Exercise description | In the records below, find the line with "Return results in" and the line with "Outline anything matching". Print both exactly, along with every line between them, and no other line.

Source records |
****************************************
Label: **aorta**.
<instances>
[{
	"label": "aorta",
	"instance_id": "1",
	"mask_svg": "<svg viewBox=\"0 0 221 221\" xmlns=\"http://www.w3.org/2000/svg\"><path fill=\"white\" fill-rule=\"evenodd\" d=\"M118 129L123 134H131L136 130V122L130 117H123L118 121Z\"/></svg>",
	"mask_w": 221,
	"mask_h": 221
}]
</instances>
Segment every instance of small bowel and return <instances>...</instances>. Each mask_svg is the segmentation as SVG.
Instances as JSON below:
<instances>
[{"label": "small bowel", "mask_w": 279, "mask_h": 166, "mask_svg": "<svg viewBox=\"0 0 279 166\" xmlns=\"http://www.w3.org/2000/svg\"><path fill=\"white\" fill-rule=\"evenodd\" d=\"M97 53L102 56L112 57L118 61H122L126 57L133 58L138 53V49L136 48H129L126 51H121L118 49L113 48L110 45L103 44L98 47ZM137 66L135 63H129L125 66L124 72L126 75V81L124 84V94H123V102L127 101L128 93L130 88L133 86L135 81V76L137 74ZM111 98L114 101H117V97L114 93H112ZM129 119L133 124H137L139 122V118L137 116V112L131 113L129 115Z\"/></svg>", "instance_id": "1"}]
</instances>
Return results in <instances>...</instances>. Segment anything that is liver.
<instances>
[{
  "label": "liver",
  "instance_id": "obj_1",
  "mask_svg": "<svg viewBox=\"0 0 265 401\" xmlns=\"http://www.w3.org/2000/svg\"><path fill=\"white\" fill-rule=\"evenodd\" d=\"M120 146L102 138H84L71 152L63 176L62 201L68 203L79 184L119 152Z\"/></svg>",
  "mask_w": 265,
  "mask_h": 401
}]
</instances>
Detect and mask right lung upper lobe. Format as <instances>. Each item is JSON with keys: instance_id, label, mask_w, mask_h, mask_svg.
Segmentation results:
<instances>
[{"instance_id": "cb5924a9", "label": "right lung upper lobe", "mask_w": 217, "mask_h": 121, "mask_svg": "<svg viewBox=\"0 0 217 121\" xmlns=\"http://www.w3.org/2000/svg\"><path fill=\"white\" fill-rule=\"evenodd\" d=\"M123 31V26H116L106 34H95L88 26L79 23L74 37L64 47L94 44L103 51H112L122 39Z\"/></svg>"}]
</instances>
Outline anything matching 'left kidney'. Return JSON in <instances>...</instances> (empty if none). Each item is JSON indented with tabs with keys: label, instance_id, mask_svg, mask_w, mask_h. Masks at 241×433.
****************************************
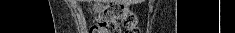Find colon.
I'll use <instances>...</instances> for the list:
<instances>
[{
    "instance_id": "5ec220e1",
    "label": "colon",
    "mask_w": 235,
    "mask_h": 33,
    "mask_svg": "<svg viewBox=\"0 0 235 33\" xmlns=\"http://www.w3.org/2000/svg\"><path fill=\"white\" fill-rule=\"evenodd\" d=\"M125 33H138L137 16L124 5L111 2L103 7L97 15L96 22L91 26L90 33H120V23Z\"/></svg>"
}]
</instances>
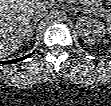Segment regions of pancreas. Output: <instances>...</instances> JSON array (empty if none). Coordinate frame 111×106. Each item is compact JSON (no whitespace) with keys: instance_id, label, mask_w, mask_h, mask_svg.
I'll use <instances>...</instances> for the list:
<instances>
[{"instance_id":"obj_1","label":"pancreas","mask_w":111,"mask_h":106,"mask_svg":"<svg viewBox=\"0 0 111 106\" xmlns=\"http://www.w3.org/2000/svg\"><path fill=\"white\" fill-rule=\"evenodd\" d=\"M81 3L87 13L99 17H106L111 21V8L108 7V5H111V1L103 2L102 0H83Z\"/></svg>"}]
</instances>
****************************************
Response below |
Return results in <instances>...</instances>. Segment anything that is liver.
<instances>
[{
  "label": "liver",
  "instance_id": "obj_1",
  "mask_svg": "<svg viewBox=\"0 0 265 401\" xmlns=\"http://www.w3.org/2000/svg\"><path fill=\"white\" fill-rule=\"evenodd\" d=\"M120 146L102 138H84L71 152L63 176L62 201L68 203L79 184L119 152Z\"/></svg>",
  "mask_w": 265,
  "mask_h": 401
}]
</instances>
Detect and mask right lung upper lobe. Format as <instances>. Each item is JSON with keys: instance_id, label, mask_w, mask_h, mask_svg.
Segmentation results:
<instances>
[{"instance_id": "cb5924a9", "label": "right lung upper lobe", "mask_w": 217, "mask_h": 121, "mask_svg": "<svg viewBox=\"0 0 217 121\" xmlns=\"http://www.w3.org/2000/svg\"><path fill=\"white\" fill-rule=\"evenodd\" d=\"M123 31V26H116L106 34H95L88 26L79 23L74 37L64 47L94 44L103 51H112L122 39Z\"/></svg>"}]
</instances>
Outline anything matching 'left kidney'. Return JSON in <instances>...</instances> (empty if none). Each item is JSON indented with tabs with keys: label, instance_id, mask_svg, mask_w, mask_h. Masks at 241×433.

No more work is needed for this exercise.